Start of STUDY MATERIAL
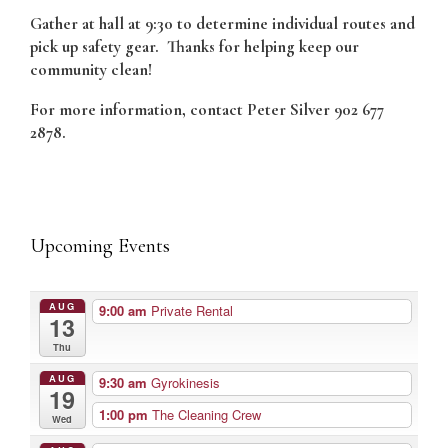
Gather at hall at 9:30 to determine individual routes and
pick up safety gear. Thanks for helping keep our
community clean!
For more information, contact Peter Silver 902 677
2878.
Upcoming Events
AUG
9:00 am
Private Rental
13
Thu
AUG
9:30 am
Gyrokinesis
19
1:00 pm
The Cleaning Crew
Wed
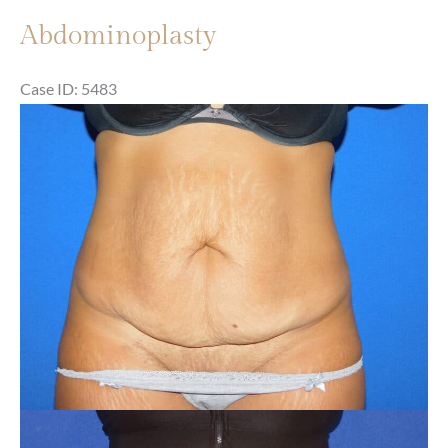
Abdominoplasty
Case ID: 5483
End of STUDY MATERIAL
* **WORK TO COMPLETE**
The response should consist of the entries above, given again exactly and free of pictures.

* **RESPONSE**
Gather at hall at 9:30 to determine individual routes and
pick up safety gear. Thanks for helping keep our
community clean!
For more information, contact Peter Silver 902 677
2878.
Upcoming Events
AUG
9:00 am
Private Rental
13
Thu
AUG
9:30 am
Gyrokinesis
19
1:00 pm
The Cleaning Crew
Wed
Abdominoplasty
Case ID: 5483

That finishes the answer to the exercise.